Work required —
Every line in the entries that holds "peut" should be identified and copied.
┄┄┄┄┄┄
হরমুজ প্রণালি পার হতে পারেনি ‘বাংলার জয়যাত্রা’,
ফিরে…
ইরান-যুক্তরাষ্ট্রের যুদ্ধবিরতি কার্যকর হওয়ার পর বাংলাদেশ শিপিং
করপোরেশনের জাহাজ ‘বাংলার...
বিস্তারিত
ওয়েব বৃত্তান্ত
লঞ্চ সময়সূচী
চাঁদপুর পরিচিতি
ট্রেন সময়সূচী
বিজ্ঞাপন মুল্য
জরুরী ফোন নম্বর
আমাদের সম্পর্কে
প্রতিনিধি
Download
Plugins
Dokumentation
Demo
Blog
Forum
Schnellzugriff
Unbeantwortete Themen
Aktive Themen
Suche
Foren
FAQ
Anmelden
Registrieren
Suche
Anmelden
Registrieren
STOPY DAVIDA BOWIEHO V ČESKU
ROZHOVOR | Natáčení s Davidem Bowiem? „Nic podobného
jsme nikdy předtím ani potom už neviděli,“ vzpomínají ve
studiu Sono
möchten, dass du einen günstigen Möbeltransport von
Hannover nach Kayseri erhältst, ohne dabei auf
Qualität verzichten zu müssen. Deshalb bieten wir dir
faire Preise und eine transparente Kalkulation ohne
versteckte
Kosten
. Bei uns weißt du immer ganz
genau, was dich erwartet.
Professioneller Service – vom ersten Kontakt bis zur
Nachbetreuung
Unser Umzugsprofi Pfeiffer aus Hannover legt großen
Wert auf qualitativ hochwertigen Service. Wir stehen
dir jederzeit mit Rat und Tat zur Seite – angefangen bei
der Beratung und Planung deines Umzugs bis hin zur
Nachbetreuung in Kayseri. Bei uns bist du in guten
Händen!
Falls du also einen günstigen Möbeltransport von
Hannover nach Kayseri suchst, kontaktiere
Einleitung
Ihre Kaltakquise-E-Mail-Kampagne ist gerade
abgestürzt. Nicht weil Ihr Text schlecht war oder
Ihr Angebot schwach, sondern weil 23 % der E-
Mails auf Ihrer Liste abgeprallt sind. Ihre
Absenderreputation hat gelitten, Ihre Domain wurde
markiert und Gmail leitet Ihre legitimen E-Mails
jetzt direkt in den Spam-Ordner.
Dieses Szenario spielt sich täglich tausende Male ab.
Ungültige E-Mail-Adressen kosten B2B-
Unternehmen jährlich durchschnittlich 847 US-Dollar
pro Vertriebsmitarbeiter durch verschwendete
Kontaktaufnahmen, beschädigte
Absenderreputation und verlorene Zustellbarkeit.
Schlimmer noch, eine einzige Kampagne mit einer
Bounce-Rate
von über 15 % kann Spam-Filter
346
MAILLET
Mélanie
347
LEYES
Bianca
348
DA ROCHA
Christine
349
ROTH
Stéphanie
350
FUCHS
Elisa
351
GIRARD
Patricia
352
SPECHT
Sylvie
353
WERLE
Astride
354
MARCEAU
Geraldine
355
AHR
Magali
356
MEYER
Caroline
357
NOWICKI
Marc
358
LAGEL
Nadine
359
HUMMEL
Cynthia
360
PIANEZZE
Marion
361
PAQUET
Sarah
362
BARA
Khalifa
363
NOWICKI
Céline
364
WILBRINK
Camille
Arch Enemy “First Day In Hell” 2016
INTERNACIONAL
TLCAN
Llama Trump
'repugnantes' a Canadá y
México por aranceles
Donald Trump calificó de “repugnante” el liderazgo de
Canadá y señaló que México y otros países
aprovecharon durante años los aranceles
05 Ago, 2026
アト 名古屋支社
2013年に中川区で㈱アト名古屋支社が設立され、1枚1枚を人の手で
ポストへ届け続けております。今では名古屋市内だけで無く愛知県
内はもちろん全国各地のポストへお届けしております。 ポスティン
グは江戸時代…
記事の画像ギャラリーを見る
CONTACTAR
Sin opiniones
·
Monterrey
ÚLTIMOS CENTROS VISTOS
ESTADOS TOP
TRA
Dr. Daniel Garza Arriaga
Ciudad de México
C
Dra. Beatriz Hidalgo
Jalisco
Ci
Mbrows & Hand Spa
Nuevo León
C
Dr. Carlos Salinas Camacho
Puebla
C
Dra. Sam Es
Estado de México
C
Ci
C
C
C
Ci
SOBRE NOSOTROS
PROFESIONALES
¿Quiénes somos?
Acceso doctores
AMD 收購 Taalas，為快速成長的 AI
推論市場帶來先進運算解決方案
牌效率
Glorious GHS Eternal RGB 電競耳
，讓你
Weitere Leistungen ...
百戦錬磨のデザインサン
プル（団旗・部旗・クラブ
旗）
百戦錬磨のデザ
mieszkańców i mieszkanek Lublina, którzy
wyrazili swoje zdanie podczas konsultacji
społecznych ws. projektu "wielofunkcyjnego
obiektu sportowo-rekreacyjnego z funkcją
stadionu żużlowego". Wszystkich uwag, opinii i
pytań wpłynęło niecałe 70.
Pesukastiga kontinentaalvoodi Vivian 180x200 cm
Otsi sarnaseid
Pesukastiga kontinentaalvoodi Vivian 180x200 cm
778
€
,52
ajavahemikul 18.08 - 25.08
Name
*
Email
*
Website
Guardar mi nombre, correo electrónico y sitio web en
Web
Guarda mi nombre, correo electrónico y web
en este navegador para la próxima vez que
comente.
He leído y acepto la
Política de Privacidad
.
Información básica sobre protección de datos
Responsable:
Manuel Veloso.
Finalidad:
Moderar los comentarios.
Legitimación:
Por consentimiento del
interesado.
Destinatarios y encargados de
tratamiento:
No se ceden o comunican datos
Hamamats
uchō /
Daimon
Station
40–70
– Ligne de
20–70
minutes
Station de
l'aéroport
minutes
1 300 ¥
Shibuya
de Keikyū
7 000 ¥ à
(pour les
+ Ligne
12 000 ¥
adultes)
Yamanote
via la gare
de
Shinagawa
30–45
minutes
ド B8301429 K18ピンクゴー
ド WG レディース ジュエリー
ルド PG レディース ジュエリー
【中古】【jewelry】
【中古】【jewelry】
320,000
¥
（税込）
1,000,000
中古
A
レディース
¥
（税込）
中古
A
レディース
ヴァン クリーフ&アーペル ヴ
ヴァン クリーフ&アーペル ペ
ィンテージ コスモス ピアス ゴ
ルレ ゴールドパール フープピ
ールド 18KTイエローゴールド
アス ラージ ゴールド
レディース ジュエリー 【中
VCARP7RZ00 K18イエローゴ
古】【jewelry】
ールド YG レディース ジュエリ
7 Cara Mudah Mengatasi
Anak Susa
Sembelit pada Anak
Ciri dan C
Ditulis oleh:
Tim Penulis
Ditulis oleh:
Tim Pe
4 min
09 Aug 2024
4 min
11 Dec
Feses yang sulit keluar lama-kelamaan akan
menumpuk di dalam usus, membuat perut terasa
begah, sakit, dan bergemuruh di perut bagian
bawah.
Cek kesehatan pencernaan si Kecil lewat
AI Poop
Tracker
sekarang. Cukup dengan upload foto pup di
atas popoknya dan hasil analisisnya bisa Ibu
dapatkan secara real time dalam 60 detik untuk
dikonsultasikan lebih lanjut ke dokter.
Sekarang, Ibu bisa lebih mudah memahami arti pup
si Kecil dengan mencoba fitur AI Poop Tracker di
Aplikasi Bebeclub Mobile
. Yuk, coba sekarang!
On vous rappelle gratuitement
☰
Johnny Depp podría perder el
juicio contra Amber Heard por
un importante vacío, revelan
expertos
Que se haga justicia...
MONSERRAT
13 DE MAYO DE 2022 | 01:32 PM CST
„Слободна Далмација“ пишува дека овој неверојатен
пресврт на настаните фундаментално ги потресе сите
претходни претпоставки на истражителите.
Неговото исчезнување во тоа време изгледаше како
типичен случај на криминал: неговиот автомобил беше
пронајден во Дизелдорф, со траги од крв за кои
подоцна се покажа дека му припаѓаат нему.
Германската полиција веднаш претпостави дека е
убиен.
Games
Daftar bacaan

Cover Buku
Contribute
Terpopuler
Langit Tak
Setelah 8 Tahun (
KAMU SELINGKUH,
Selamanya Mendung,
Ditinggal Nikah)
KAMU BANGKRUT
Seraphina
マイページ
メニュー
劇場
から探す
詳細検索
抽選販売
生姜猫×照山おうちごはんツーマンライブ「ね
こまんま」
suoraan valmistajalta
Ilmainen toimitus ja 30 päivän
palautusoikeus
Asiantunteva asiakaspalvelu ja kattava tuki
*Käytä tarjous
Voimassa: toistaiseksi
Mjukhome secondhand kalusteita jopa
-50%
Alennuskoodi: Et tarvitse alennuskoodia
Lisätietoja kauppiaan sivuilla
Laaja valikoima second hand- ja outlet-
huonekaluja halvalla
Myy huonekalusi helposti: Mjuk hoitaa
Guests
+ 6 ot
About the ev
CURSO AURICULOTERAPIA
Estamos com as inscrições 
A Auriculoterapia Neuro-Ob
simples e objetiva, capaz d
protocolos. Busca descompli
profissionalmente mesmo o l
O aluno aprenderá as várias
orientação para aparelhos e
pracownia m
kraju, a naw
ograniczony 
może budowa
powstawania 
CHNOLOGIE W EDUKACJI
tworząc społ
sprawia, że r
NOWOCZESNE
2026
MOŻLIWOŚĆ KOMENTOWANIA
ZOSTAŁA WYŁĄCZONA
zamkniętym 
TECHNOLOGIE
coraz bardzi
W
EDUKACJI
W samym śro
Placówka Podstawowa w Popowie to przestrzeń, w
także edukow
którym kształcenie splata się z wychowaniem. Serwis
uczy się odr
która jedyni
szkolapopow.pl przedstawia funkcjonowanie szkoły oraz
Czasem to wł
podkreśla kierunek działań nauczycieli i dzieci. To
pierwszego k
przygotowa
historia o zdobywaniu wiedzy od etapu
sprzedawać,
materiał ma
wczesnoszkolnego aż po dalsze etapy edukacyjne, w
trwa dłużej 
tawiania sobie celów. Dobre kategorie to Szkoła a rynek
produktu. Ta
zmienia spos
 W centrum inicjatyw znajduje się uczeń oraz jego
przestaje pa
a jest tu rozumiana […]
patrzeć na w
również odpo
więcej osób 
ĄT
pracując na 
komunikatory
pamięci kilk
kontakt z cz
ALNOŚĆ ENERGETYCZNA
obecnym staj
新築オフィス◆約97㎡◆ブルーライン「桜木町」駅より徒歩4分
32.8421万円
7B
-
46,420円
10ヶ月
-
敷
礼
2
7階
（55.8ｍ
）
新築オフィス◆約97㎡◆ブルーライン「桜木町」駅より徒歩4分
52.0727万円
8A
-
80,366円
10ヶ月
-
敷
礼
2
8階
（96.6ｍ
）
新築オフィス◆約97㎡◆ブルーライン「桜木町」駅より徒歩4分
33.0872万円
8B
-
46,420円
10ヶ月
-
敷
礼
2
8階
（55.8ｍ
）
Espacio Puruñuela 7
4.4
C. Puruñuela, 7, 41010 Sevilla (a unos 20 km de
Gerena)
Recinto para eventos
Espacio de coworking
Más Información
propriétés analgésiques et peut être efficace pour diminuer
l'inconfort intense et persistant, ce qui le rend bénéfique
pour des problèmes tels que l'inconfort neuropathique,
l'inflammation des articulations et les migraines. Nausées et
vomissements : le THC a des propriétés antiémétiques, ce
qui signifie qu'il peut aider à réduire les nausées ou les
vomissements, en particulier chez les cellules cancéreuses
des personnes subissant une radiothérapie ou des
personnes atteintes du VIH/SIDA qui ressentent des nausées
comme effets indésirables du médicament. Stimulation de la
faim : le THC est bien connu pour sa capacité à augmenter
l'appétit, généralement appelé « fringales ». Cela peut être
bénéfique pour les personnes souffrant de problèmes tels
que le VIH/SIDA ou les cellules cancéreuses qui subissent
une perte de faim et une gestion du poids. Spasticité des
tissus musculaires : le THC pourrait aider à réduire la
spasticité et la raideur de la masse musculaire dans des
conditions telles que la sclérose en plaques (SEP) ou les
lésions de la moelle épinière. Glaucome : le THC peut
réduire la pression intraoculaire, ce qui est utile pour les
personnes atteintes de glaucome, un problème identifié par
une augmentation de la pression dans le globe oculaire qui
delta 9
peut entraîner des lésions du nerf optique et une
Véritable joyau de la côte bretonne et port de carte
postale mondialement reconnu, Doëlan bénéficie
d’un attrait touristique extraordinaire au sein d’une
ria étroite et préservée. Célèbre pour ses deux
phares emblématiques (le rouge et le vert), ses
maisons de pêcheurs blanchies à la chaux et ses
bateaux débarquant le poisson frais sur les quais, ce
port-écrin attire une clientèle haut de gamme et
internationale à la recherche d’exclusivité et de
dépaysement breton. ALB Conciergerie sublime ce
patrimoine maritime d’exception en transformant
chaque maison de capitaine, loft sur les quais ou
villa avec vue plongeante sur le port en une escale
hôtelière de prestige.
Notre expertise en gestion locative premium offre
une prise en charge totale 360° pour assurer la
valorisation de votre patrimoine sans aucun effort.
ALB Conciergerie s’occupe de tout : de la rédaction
┄┄┄┄┄┄
Exercise output —
propriétés analgésiques et peut être efficace pour diminuer
qui signifie qu'il peut aider à réduire les nausées ou les
l'appétit, généralement appelé « fringales ». Cela peut être
lésions de la moelle épinière. Glaucome : le THC peut
peut entraîner des lésions du nerf optique et une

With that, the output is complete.